Placing Gender at the Heart of Evaluation
The gender impact of a development intervention may not always be easy to see, but it’s rarely absent.
Last month I wrote about the ongoing work at IEG to integrate gender into our evaluations and recently we had an opportunity to assess where we are and to start planning next steps.
IEG staff assess their gender awareness as "good". Sixty percent of those who participated in a recent survey say they regularly follow debates and discussions around the topic. Forty percent felt they directly addressed gender issues in their work. So, are these positive self-assessments being reflected in our work?
Hidden in plain sight?
There are times when the gender component in an evaluation is clear, such as in our evaluation of World Bank Group Assistance to Low-income, Fragile and Conflict Affected States. From the outset, the team working on this evaluation knew there would be a strong gender dimension. When assessing Bank Group interventions in countries where forced displacement, violence against women and families separated by conflict are common the need to integrate gender into the evaluation design is obvious.
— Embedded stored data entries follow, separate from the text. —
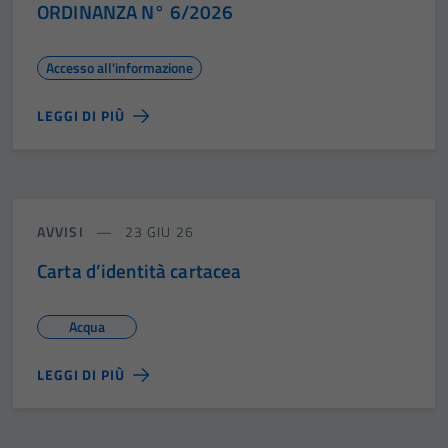
ORDINANZA N° 6/2026
Accesso all'informazione
LEGGI DI PIÙ
AVVISI
23 GIU 26
Carta d’identità cartacea
Acqua
LEGGI DI PIÙ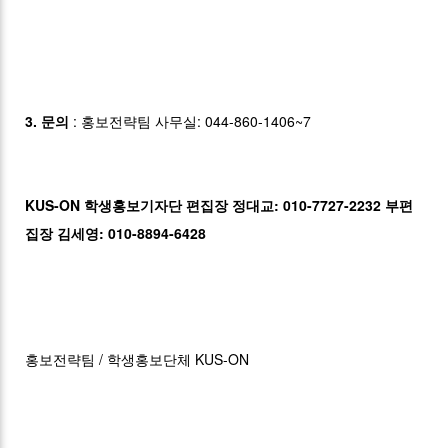
3. 문의
: 홍보전략팀 사무실: 044-860-1406~7
KUS-ON 학생홍보기자단 편집장 정대교: 010-7727-2232 부편
집장 김세영: 010-8894-6428
홍보전략팀 / 학생홍보단체 KUS-ON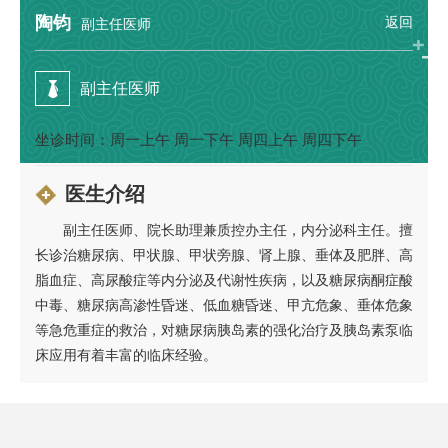
陶钧
返回
副主任医师
副主任医师
坐诊时间：周一上午 周一下午 周四上午 周四下午
医生介绍
副主任医师、院长助理兼质控办主任，内分泌科主任。擅
长诊治糖尿病、甲状腺、甲状旁腺、肾上腺、垂体及肥胖、高
脂血症、高尿酸症等内分泌及代谢性疾病，以及糖尿病酮症酸
中毒、糖尿病高渗性昏迷、低血糖昏迷、甲亢危象、垂体危象
等急危重症的救治，对糖尿病胰岛素的强化治疗及胰岛素泵临
床应用有着丰富的临床经验。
But is there a need to assess the relevance of gender-sensitive impacts in an evaluation of interventions in resource-rich countries? It is if you consider that industries such as mining or oil extraction often require men to work away from their families, leaving women to run the home while bearing the brunt of any associated social costs.
The Bank's Oil, Gas and Mining Policy Division (SEGOM) has a gender and extractive industries program that works with governments, communities, and corporations to better address the gender impacts of these industries. Based on conversations our team had with this group, they integrated a specific focus on gender dimensions into the design of their Clustered Program Evaluation on Resource Rich Countries.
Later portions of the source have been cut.